In an attempt to allay the fears of some depositors and investors, he said that the case of the Lebanese-Canadian Bank is an isolated one, and is by no means an indicator of the status of the Lebanese banking sector as a whole. On the contrary, Torbey said, the sector has been the subject of praise from international agencies over the last couple of years for its stability and adherence to international norms.
“In addition, we consider that the case of the Lebanese-Canadian Bank was handled in an efficient and brisk manner and that the offered solution was satisfactory to all concerned parties,” Torbey said.
He was also upbeat about the future of Lebanese banks despite the turmoil in some Arab countries. Torbey predicted major bank mergers would occur in Lebanon in the future, following the acquisition of LCB by SGBL.

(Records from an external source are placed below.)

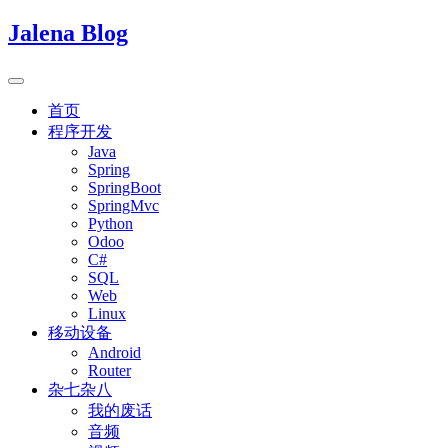
Jalena Blog
首页
程序开发
Java
Spring
SpringBoot
SpringMvc
Python
Odoo
C#
SQL
Web
Linux
移动设备
Android
Router
杂七杂八
我的废话
音频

“Consolidation will certainly water down some of the main challenges Lebanese banks may face in the coming period, namely the cut-throat competition and saturated market, and hence contribute to the welfare of the sector, as a result of larger economies of scale and more endemic synergies. Consolidation is expected to gain momentum in the upcoming period, particularly between larger banks (Alpha Group of banks) and smaller scale banks (Delta Group of banks) in tandem with banks’ requirements to conform to Basel III standards pertaining to capital adequacy and capitalization,” he said.
Consolidated banking sector profits grew by an astounding 37.75 percent to $1.642 billion in 2010, up from $1.192 billion in 2009. On the balance sheet front, total consolidated assets of commercial banks in Lebanon posted a stellar 11.86 percent annual growth to $128.92 billion as at the end of December, up from $115.25 billion in 2009.